80FEETのような機材は家では使わない方がいい?

80FEETは奥が深くて、アルミの穴の開け方も人それぞれ、お店ごとに考え方が違うので、家でやると多分迷走しちゃうと思うんですよ(笑)。基本的にはアルミのないもので楽にやった方がいいと思います。

失敗しないために、一番気をつけるポイントは?

蒸らし時間が短すぎることですね。生焼けになっちゃうので。

あとは立ち上げの吸いが短すぎたり浅すぎたりするのも生焼けの原因です。しっかり、太く、長く吸ってあげるのが大事ですね。ちなみにうちのセッティングは、提供まで全部8〜9タッチです。

今後の挑戦|「管理できるのは2店舗まで」

今後の展望を教えてください。

来年末に、もう1店舗出す予定です。エリアで言うと勝どき付近ですね。

その先、もっと増やしたい気持ちは?

ないです(笑)。僕が管理できるのは2店舗までだと思っていて、そこの管理がパンクすると、結局味が落ちて、お店の評判が悪くなるので。基本的には2店舗までで考えています。

根っこにあるのは、やっぱり「お客様」なんですね。

根本、このお店が成り立っているのはお客様のおかげなので。より満足してもらうために、お客様の欲しいものに合わせて提供し続ける。それができれば、街の変化があったときにも合わせられると思うんです。「これ」と決めてやってしまうと、それがハマらなくなったときに終わっちゃうので。

最後に、読者へのメッセージ

最後に、この記事を読んでいる方へメッセージをお願いします。

うちは常日頃シーシャの研究をしていますし、今はダークリーフを強化しているので、気になったらぜひ体験しに来てください。
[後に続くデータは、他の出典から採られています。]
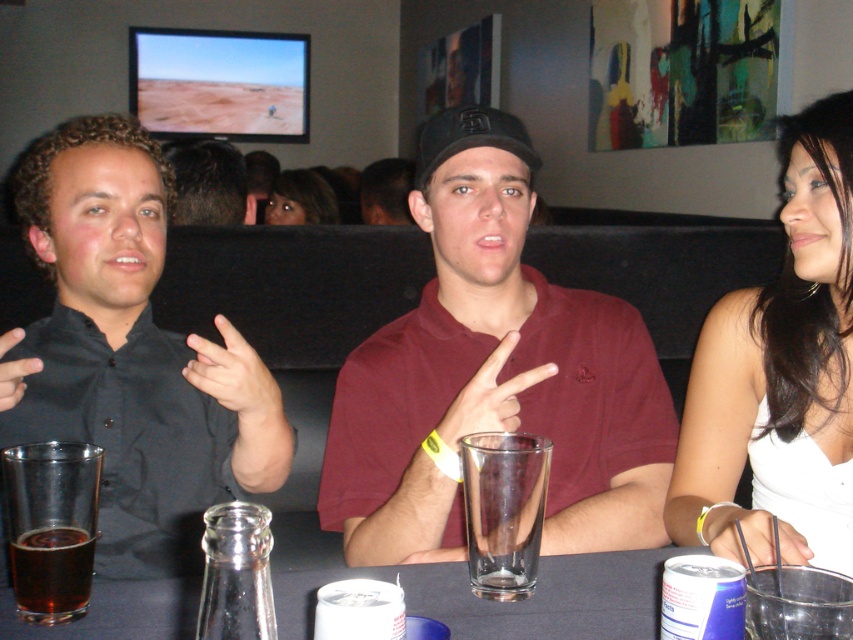 Question: Is dark amber glass at lower left behind dark brown hair at center?

Choices:
 (A) no
 (B) yes

Answer: (A)

Question: Which object is farther from the camera taking this photo?

Choices:
 (A) dark amber glass at lower left
 (B) dark amber liquid at lower left
 (C) maroon polo shirt at center

Answer: (C)

Question: Which of the following is the farthest from the observer?

Choices:
 (A) (587, 339)
 (B) (73, 580)
 (C) (227, 220)

Answer: (C)

Question: Does dark gray shirt at left appear on the left side of dark amber liquid at lower left?

Choices:
 (A) no
 (B) yes

Answer: (B)

Question: Does dark gray shirt at left appear on the left side of dark amber liquid at lower left?

Choices:
 (A) yes
 (B) no

Answer: (A)

Question: Which of these objects is positioned closest to the blonde hair at center?

Choices:
 (A) transparent glass at center
 (B) white satin dress at right

Answer: (B) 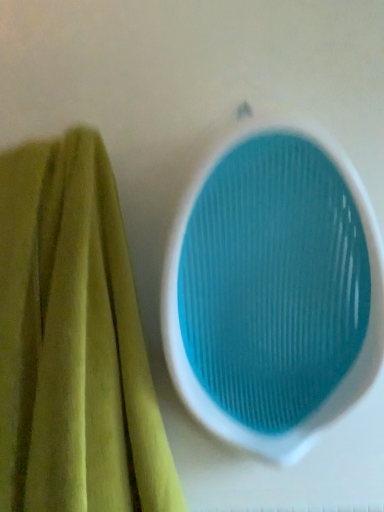 Question: From a real-world perspective, is blue textured bowl at center above or below green velvety towel at left?

Choices:
 (A) below
 (B) above

Answer: (B)

Question: Considering the positions of blue textured bowl at center and green velvety towel at left in the image, is blue textured bowl at center wider or thinner than green velvety towel at left?

Choices:
 (A) wide
 (B) thin

Answer: (B)

Question: Is point (369, 339) closer or farther from the camera than point (66, 372)?

Choices:
 (A) closer
 (B) farther

Answer: (B)

Question: In terms of width, does green velvety towel at left look wider or thinner when compared to blue textured bowl at center?

Choices:
 (A) thin
 (B) wide

Answer: (B)

Question: From a real-world perspective, relative to blue textured bowl at center, is green velvety towel at left vertically above or below?

Choices:
 (A) above
 (B) below

Answer: (B)

Question: Relative to blue textured bowl at center, is green velvety towel at left in front or behind?

Choices:
 (A) behind
 (B) front

Answer: (B)

Question: Is green velvety towel at left taller or shorter than blue textured bowl at center?

Choices:
 (A) tall
 (B) short

Answer: (A) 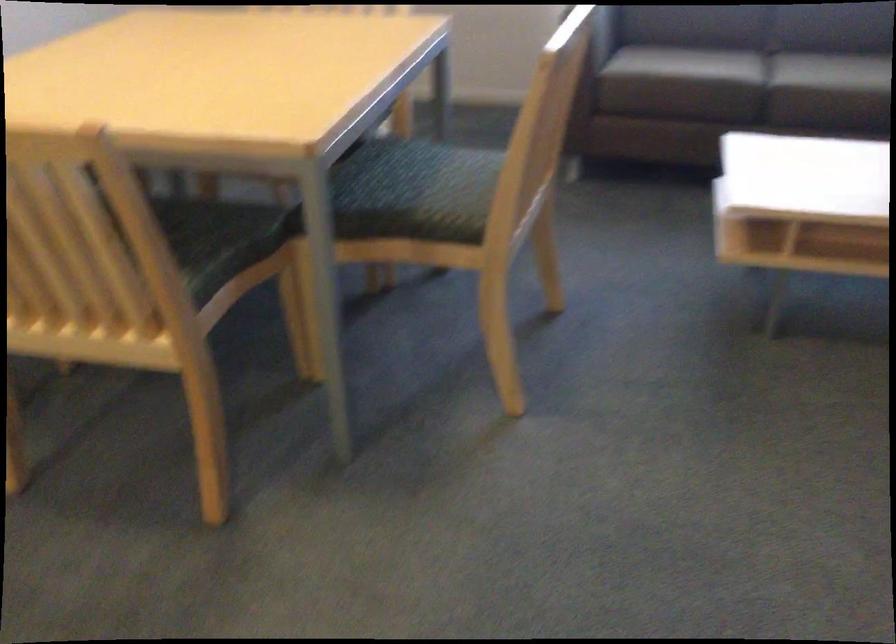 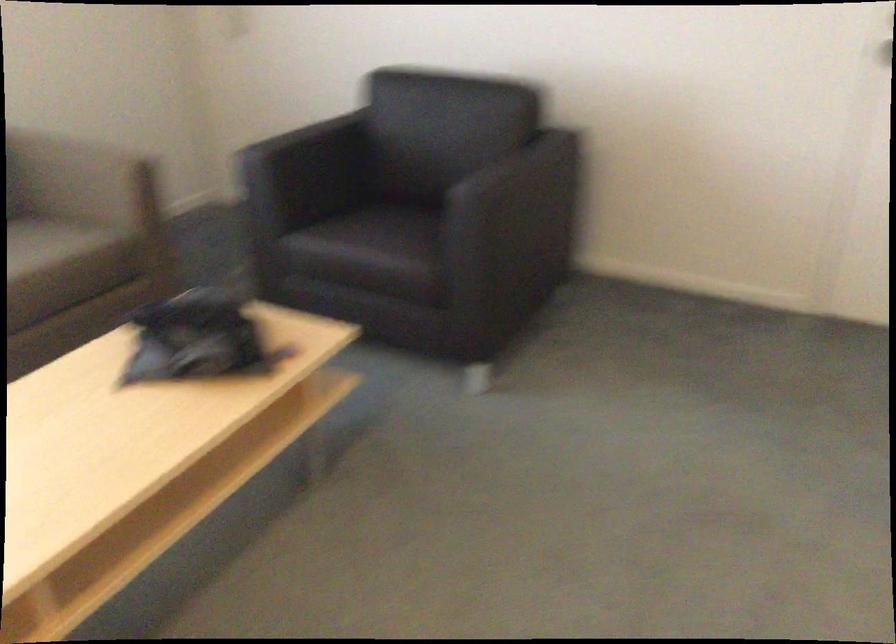 Based on the continuous images, in which direction is the camera rotating?

The camera's rotation is toward right-down. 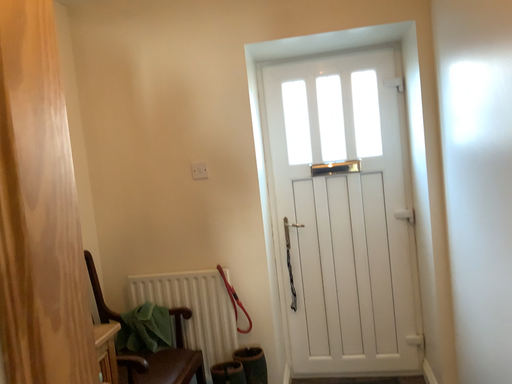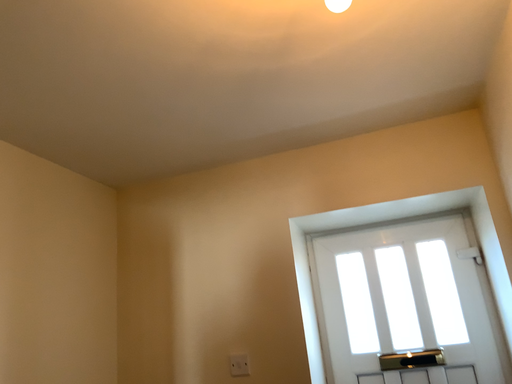 Question: How did the camera likely rotate when shooting the video?

Choices:
 (A) rotated downward
 (B) rotated upward

Answer: (B) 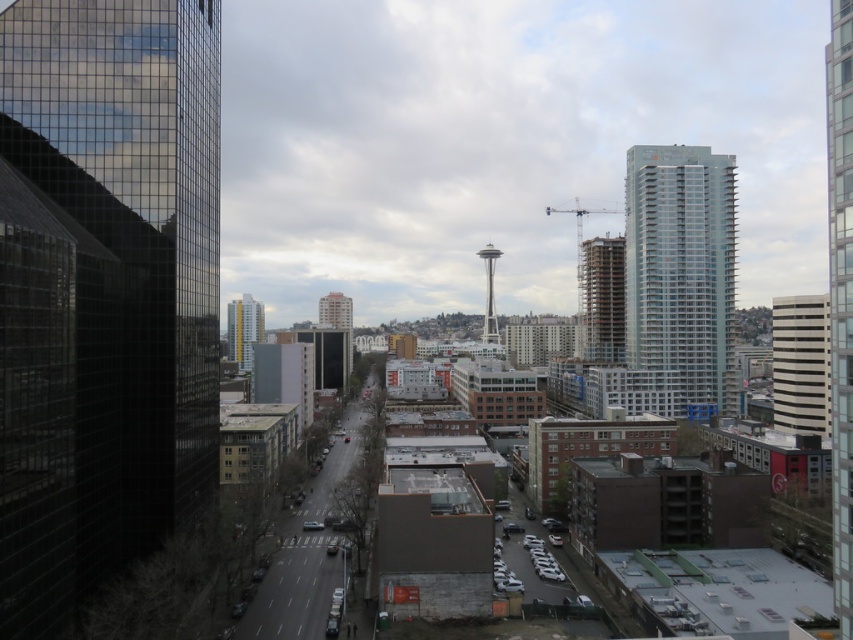 Question: Among these objects, which one is farthest from the camera?

Choices:
 (A) black glass skyscraper at left
 (B) glassy reflective skyscraper at right

Answer: (B)

Question: Which object is positioned closest to the glassy reflective skyscraper at right?

Choices:
 (A) glassy silver skyscraper at right
 (B) white textured building at right
 (C) matte glass building at center

Answer: (B)

Question: Does glassy silver skyscraper at right appear over matte glass building at center?

Choices:
 (A) no
 (B) yes

Answer: (B)

Question: Does glassy silver skyscraper at right have a lesser width compared to glassy reflective skyscraper at right?

Choices:
 (A) no
 (B) yes

Answer: (B)

Question: Does matte glass building at center appear on the left side of light brown concrete building at center?

Choices:
 (A) yes
 (B) no

Answer: (B)

Question: Which object appears closest to the camera in this image?

Choices:
 (A) glassy silver skyscraper at right
 (B) yellow glass tower at center
 (C) light brown concrete building at center
 (D) glassy reflective skyscraper at right

Answer: (D) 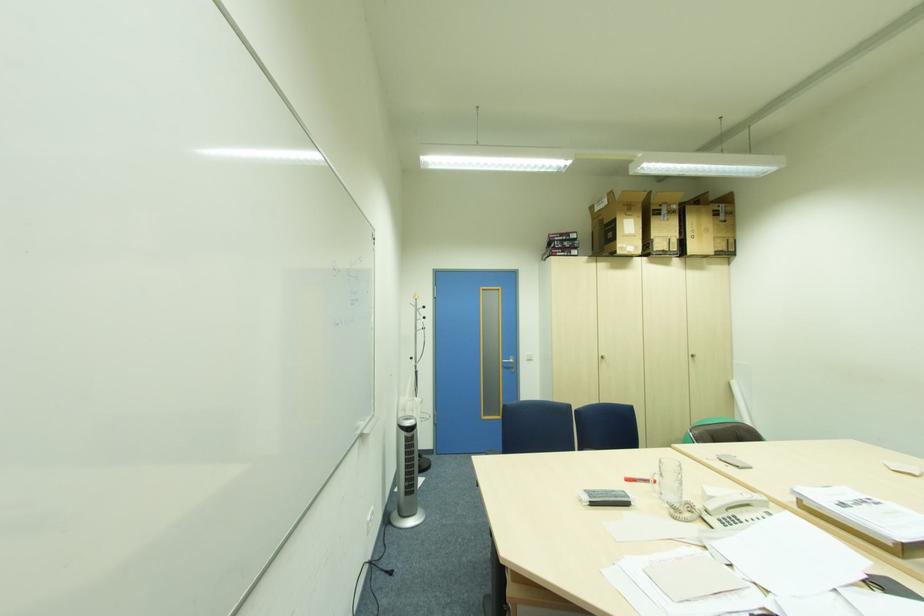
あとは、吸いたいフレーバーがあれば言ってもらえたら、少し時間はかかりますが準備することも可能です。実際に「お客さんが吸いたい」と言ったから入れたフレーバーもあります。「ここが近くて行きやすいから、これが置いてあったらめっちゃ通うのに」というものがあったら、ぜひ言ってください。そういうところも合わせられるお店なので、ぜひ来てもらえたら嬉しいです。